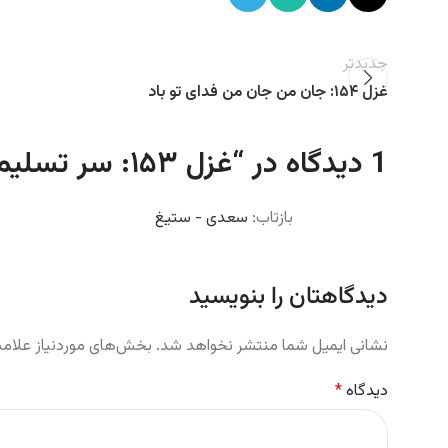
جدیدتر
غزل ۱۵۴: جان من جان من فدای تو باد
1 دیدگاه در “
غزل ۱۵۳: سر تسلیم نهادیم به حکم و رایت
بازتاب:
سعدی - ستیغ
دیدگاهتان را بنویسید
نشانی ایمیل شما منتشر نخواهد شد.
بخش‌های موردنیاز علامت
دیدگاه
*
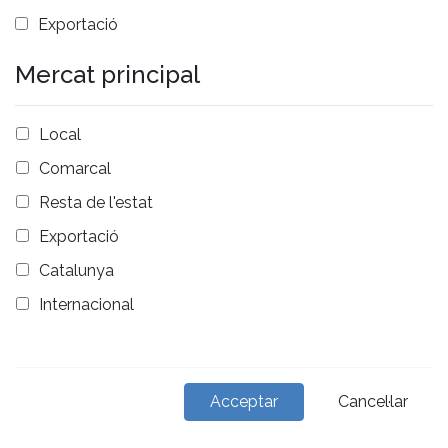
Exportació
Mercat principal
Local
Comarcal
Resta de l'estat
Exportació
Catalunya
Internacional
Cancel·lar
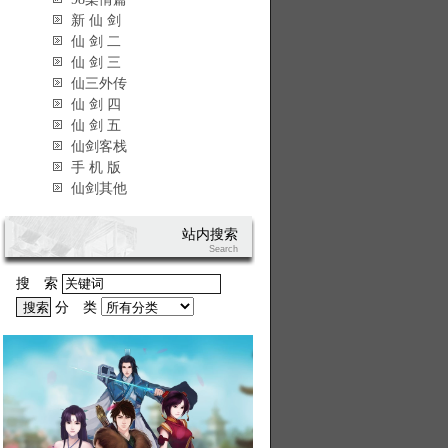
新 仙 剑
仙 剑 二
仙 剑 三
仙三外传
仙 剑 四
仙 剑 五
仙剑客栈
手 机 版
仙剑其他
站内搜索
Search
搜 索
分 类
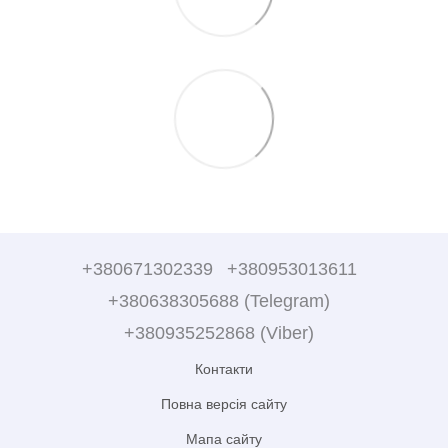
+380671302339
+380953013611
+380638305688 (Telegram)
+380935252868 (Viber)
Контакти
Повна версія сайту
Мапа сайту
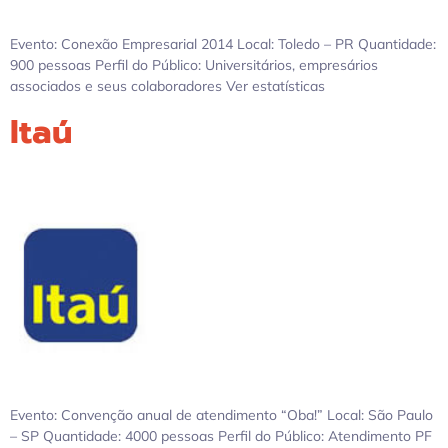
Evento: Conexão Empresarial 2014 Local: Toledo – PR Quantidade:
900 pessoas Perfil do Público: Universitários, empresários
associados e seus colaboradores Ver estatísticas
Itaú
Evento: Convenção anual de atendimento “Oba!” Local: São Paulo
– SP Quantidade: 4000 pessoas Perfil do Público: Atendimento PF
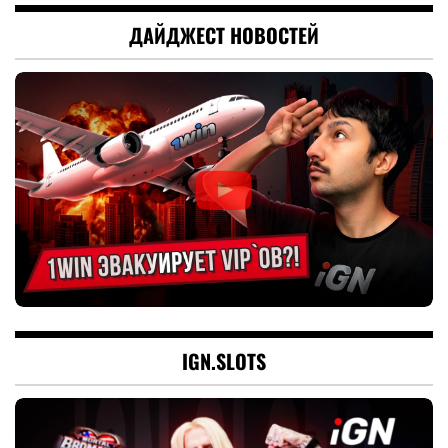
ДАЙДЖЕСТ НОВОСТЕЙ
IGN.SLOTS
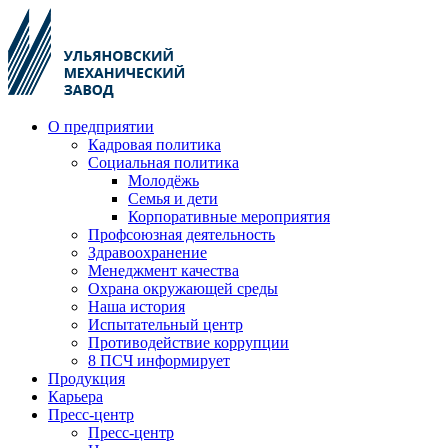
О предприятии
Кадровая политика
Социальная политика
Молодёжь
Семья и дети
Корпоративные мероприятия
Профсоюзная деятельность
Здравоохранение
Менеджмент качества
Охрана окружающей среды
Наша история
Испытательный центр
Противодействие коррупции
8 ПСЧ информирует
Продукция
Карьера
Пресс-центр
Пресс-центр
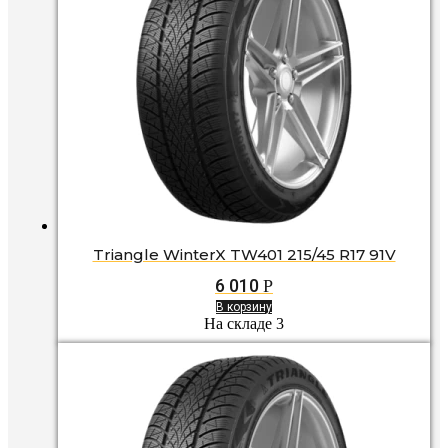
Triangle WinterX TW401 215/45 R17 91V
6 010
Р
В корзину
На складе 3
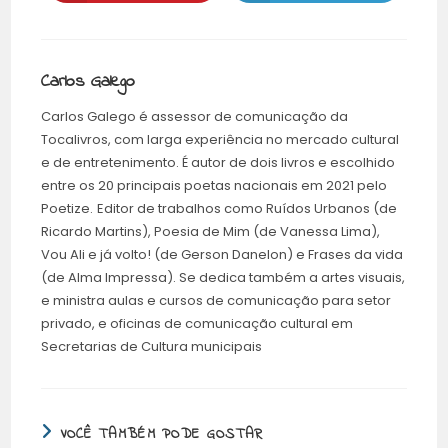
Carlos Galego
Carlos Galego é assessor de comunicação da
Tocalivros, com larga experiência no mercado cultural
e de entretenimento. É autor de dois livros e escolhido
entre os 20 principais poetas nacionais em 2021 pelo
Poetize.
Editor de trabalhos como Ruídos Urbanos (de
Ricardo Martins), Poesia de Mim (de Vanessa Lima),
Vou Ali e já volto! (de Gerson Danelon) e Frases da vida
(de Alma Impressa). Se dedica também a artes visuais,
e ministra aulas e cursos de comunicação para setor
privado, e oficinas de comunicação cultural em
Secretarias de Cultura municipais
VOCÊ TAMBÉM PODE GOSTAR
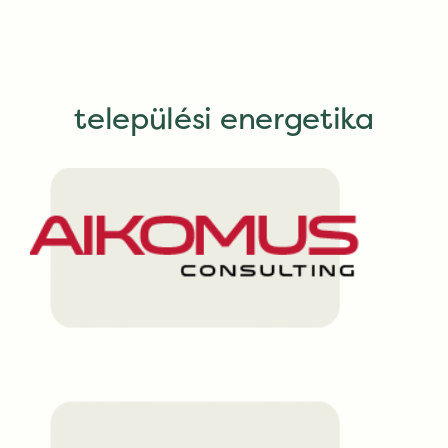
települési energetika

--

▶ [Exercise requirements]
Give back exactly the lines running from the one that contains "e ministra aulas" to the end of the records, including both of those lines and excluding every picture.

▶ [Task solution]
e ministra aulas e cursos de comunicação para setor
privado, e oficinas de comunicação cultural em
Secretarias de Cultura municipais
VOCÊ TAMBÉM PODE GOSTAR
települési energetika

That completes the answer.